Making a House of Words - Writers in Exile
I'm reblogging my post for Authors Electric, two days ago, on the mixed feelings I have when travelling - the conflict between longing and belonging. It's a problem for a lot of writers, but it's produced some fine writing.
“I’m in New Zealand at the moment visiting relatives and friends and re-visiting much loved locations. It's a weird sensation being in a place where I've spent so much time over the years, but yet can never properly belong.

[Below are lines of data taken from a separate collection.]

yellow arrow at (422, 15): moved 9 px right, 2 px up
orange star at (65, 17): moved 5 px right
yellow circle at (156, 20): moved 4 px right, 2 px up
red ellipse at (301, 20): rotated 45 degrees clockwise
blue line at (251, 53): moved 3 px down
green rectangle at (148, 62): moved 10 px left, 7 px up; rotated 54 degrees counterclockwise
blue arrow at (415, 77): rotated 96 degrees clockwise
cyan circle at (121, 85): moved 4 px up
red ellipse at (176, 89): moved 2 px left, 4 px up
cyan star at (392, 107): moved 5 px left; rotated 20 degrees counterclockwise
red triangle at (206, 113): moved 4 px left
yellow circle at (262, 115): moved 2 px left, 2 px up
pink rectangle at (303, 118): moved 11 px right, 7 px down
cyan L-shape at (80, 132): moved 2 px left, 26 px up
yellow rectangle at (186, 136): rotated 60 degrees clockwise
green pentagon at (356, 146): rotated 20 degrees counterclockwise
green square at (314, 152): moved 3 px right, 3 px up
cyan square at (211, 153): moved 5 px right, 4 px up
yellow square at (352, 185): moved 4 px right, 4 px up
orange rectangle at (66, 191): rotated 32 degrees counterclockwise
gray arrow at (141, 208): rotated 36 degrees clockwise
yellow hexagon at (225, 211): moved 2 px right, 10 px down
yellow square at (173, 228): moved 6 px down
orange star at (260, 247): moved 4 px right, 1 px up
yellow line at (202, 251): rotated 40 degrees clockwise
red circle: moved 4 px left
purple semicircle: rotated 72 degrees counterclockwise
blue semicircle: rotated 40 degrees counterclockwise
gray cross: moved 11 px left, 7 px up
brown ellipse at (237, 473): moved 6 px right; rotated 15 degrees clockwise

There's a sense of both homecoming and exile.
Janet Frame, one of New Zealand’s best-known writers, wrote that ‘All writers are exiles wherever they live . . . and their work is a lifelong journey towards the lost land.’*1 Perhaps this is because, as writers, we have to stand outside our own experience and look at it objectively in order to write about it. We're always trying to get back to the 'lost land', those moments experienced and gone, at the core of our imaginative lives.

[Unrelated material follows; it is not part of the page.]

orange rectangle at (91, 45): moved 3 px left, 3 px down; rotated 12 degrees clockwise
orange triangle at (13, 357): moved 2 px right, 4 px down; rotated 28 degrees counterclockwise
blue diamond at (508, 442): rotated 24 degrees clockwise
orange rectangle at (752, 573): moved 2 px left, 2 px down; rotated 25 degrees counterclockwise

But many of us are also physical exiles. Few people live in the place where they were brought up and the moment you move away from your native territory and look at it from the outside things will never be the same again. Your mind is always in two places at any one time. The writer Edward Said - born in Palestine and an exile since 1947 - wrote that what we do as writers is ‘by necessity’, to make ourselves ‘a house of words’ to dwell in.*2
This is what the New Zealand writer Katherine Mansfield did when she emigrated to Europe at 18 leaving Wellington behind. She couldn’t wait to leave such a dull, parochial place, but spent her whole writing life trying to recreate it.
‘What is it that I do want to write?’ she asked her journal while living in France. And the answer was New Zealand. ‘Now, I want to write recollections of my own country. . . I want . . . to make our undiscovered country leap into the eyes of the old world.’ Her New Zealand stories, Prelude, At the Bay, The Dolls House, are among the best short stories ever written.*3
Later, when she was dying of TB in her early thirties she decided that it did a writer no good to be transplanted. Roots, she declared, were vitally important to the depth of our writing. If we can't connect with them, ‘One reaps the glittering top of the field, but there are no sheaves to bind.’

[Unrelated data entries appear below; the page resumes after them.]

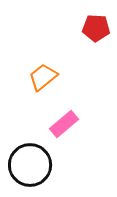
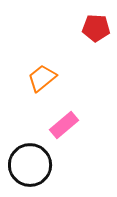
orange trapezoid: moved 1 px left, 1 px down
pink rectangle: moved 1 px down
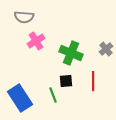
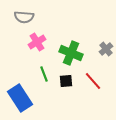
pink cross: moved 1 px right, 1 px down
red line: rotated 42 degrees counterclockwise
green line: moved 9 px left, 21 px up
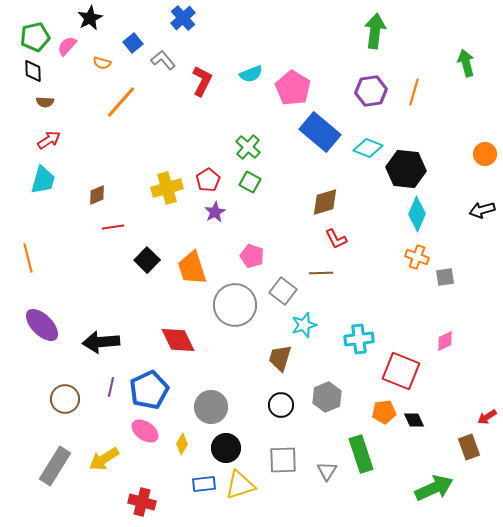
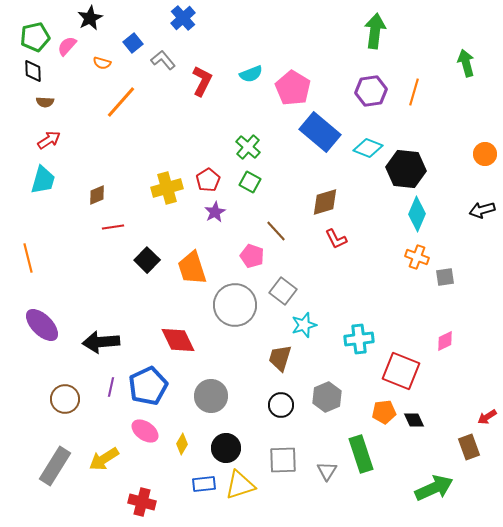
brown line at (321, 273): moved 45 px left, 42 px up; rotated 50 degrees clockwise
blue pentagon at (149, 390): moved 1 px left, 4 px up
gray circle at (211, 407): moved 11 px up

Since I left my home in Northern England as a teenager, it’s a question I’ve spent a life-time trying to answer. I’ve scribbled in the damp heat of an African rainy season, the scorching blast of a middle-eastern summer, snow in Scotland, 24 hour daylight in Russia, a rocky sea-shore in western Australia, monsoon in India, trains and ships and planes, an olive grove in Tuscany and currently the windy, cloudy, upside-down plains of southern New Zealand.
Wittgenstein wrote that our most powerful and formative experiences are those of our early years - the primal imprints of the landscape and social networks of our childhood. These shape our imaginations for the whole of our adult lives. So my roots are firmly struck in the Cumbrian fells. But I’ve spent my life as a nomad, travelling and living all over the world, gazing nostalgically back.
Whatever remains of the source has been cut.